Adachi et al. [67], looked at implantation of muscle derived MSCs or chondrocytes embedded in collagen gels into full thickness articular cartilage defects of the trochlea of rabbits. in vitro, following 4 weeks of culture, the muscle derived MSC group had a siginificantly higher number of cells. in vivo, at 4, 12, and 24 weeks post-operative, the muscle derived MSC and chondrocyte groups were similar and superior to the gel control group. Following this study, the same group also demonstrated that sex influences chondrogenic differentiation and cartilage regeneration potential, with male muscle derived MSCs superior over female [68]. To understand muscle derived MSCs further, Li et al. [69], isolated both fascia derived cells from the gluteus maximus muscle fascia and muscle derived cells from the muscle body of rats. Both populations alone had chondrogenic potential, and mixed pellets of the populations indicated that the chondrogenic potential decreased with the increased ratio of myogenic cells to fascia derived cells, suggesting that non-myogenic cells residing in the fascia of skeletal muscle have a strong chondrogenic potential and may represent a novel donor cell source for cartilage regeneration and repair.

Embryonic stem cells

In addition to the multiple sources of adult MSCs described above, Embryonic Stem Cells (ESCs) are an additional source of stem cells. Unlike multipotent MSCs, ESCs are pluripotent and can potentially provide an unlimited supply of cells. However, this also means that undifferentiated ECSs are tumorigenic. Therefore, in vitro work to direct differentiation and expansion of ESCs is very important, including precision regarding growth factors, signaling, additives, small molecules, and media conditions [70].
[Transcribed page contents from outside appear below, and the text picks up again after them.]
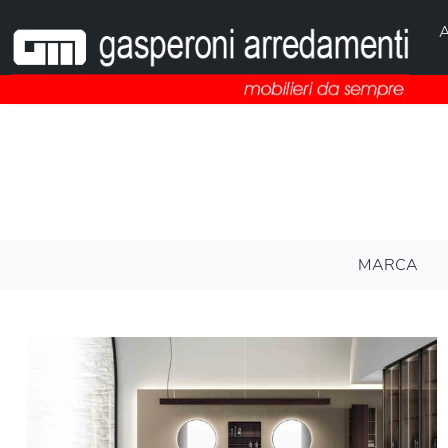
A
MARCA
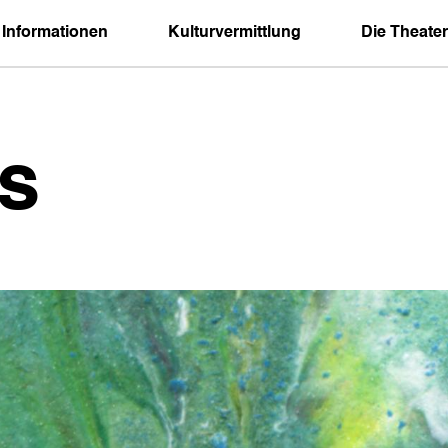
 Informationen
Kulturvermittlung
Die Theater
s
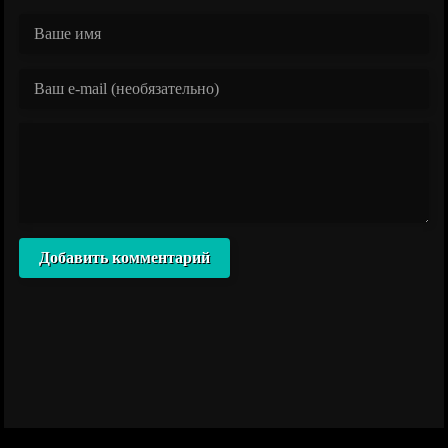
Добавить комментарий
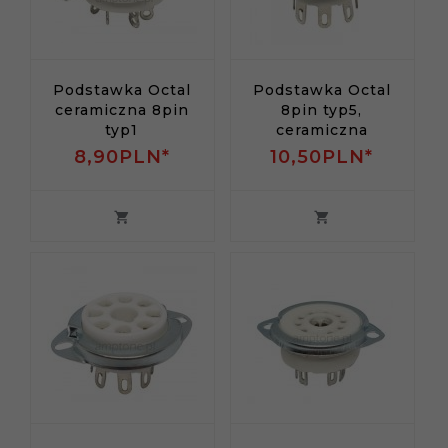
Podstawka Octal
Podstawka Octal
ceramiczna 8pin
8pin typ5,
typ1
ceramiczna
8,
90
PLN*
10,
50
PLN*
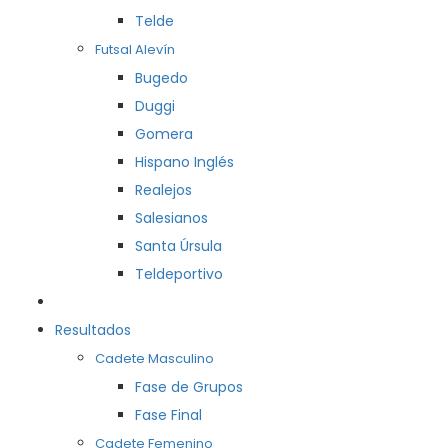
Telde
Futsal Alevín
Bugedo
Duggi
Gomera
Hispano Inglés
Realejos
Salesianos
Santa Úrsula
Teldeportivo
Resultados
Cadete Masculino
Fase de Grupos
Fase Final
Cadete Femenino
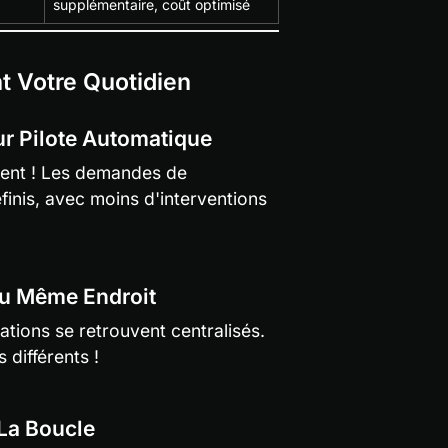
supplémentaire, coût optimisé
t Votre Quotidien
ur Pilote Automatique
înent ! Les demandes de 
inis, avec moins d'interventions 
Au Même Endroit
tions se retrouvent centralisés. 
 différents !
 La Boucle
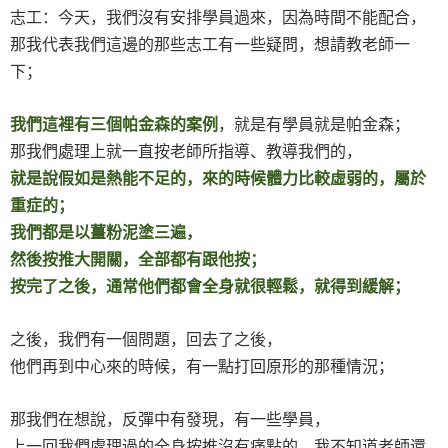
志工：今天，我們沒有安排學員過來，因為時間不能配合，
那我代表我們這邊的那些志工有一些疑問，想請教老師一
下；
我們這裡有三個帕金森的案例
，就是有學員就是帕金森；
那我們處理上就一直按老師所指導、教導我們的，
就是說假如是熱能不足的，來的時候體力比較虛弱的，屬於
重症的；
我們都是以薑粉泥塗三遍，
然後按推大開關，全部都有跟他按；
按完了之後，通常他們都會全身就很輕鬆，就得到緩解；
之後，我們有一個問題，回去了之後，
他們再到中心來的時候，有一點打回原形的那種情況；
那我們在想說，反彈中有發現，有一些學員，
上一回我們處理過的全身按推沒有痛點的，我不知道老師還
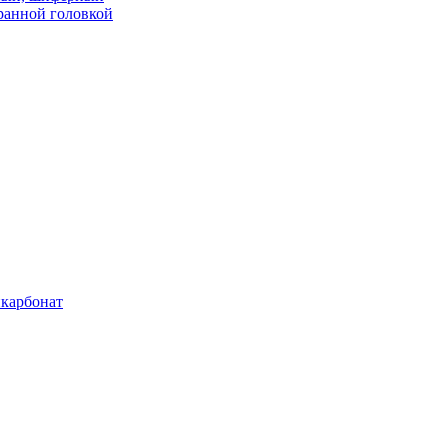
ранной головкой
карбонат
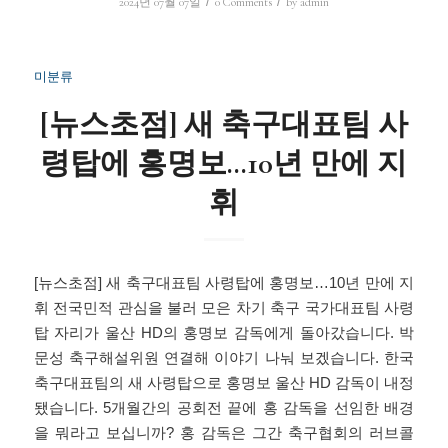
/
/
2024년 07월 07일
0 Comments
by
admin
미분류
[뉴스초점] 새 축구대표팀 사
령탑에 홍명보…10년 만에 지
휘
[뉴스초점] 새 축구대표팀 사령탑에 홍명보…10년 만에 지
휘 전국민적 관심을 불러 모은 차기 축구 국가대표팀 사령
탑 자리가 울산 HD의 홍명보 감독에게 돌아갔습니다. 박
문성 축구해설위원 연결해 이야기 나눠 보겠습니다. 한국
축구대표팀의 새 사령탑으로 홍명보 울산 HD 감독이 내정
됐습니다. 5개월간의 공회전 끝에 홍 감독을 선임한 배경
을 뭐라고 보십니까? 홍 감독은 그간 축구협회의 러브콜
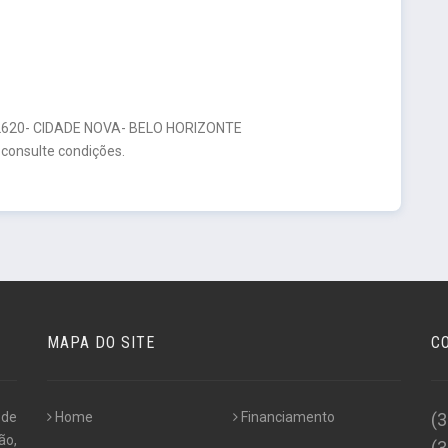
20- CIDADE NOVA- BELO HORIZONTE
 consulte condições.
MAPA DO SITE
C
 de
Home
Financiamento
(
ão,
(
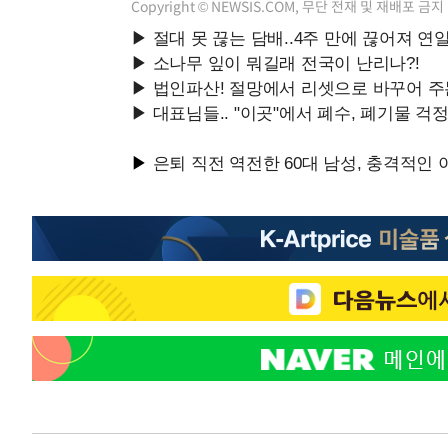
Copyright © NEWSIS.COM, 무단 전재 및 재배포 금지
A myriad of studies have used in vivo models of ESCs applied using hydrogels or polymer scaffolds. Wakitani et al. [71] transplanted ESCs into articular cartilage defects in immunosuppressed rats, with the ESCs producing cartilage which resulted in repair of the defects at 8 weeks after the transplantation without formation of any teratomas. Hwang et al. [72] treated rat osteochondral defects with chondrogenically committed human ESC derived MSCs. At 8 weeks post-operative, the authors described normal cartilage architecture. Similarly, Toh et al. [73], filled rat osteochondral defects with human ESC derived chondrogenic cell-engineered cartilage and noted regenerated osteochondral tissue resembled closely that of age-matched unoperated native control. Overall, these studies suggest the potential of ESCs in the treatment of articular cartilage defects, although there is much work ahead before this cartilage regeneration can be employed.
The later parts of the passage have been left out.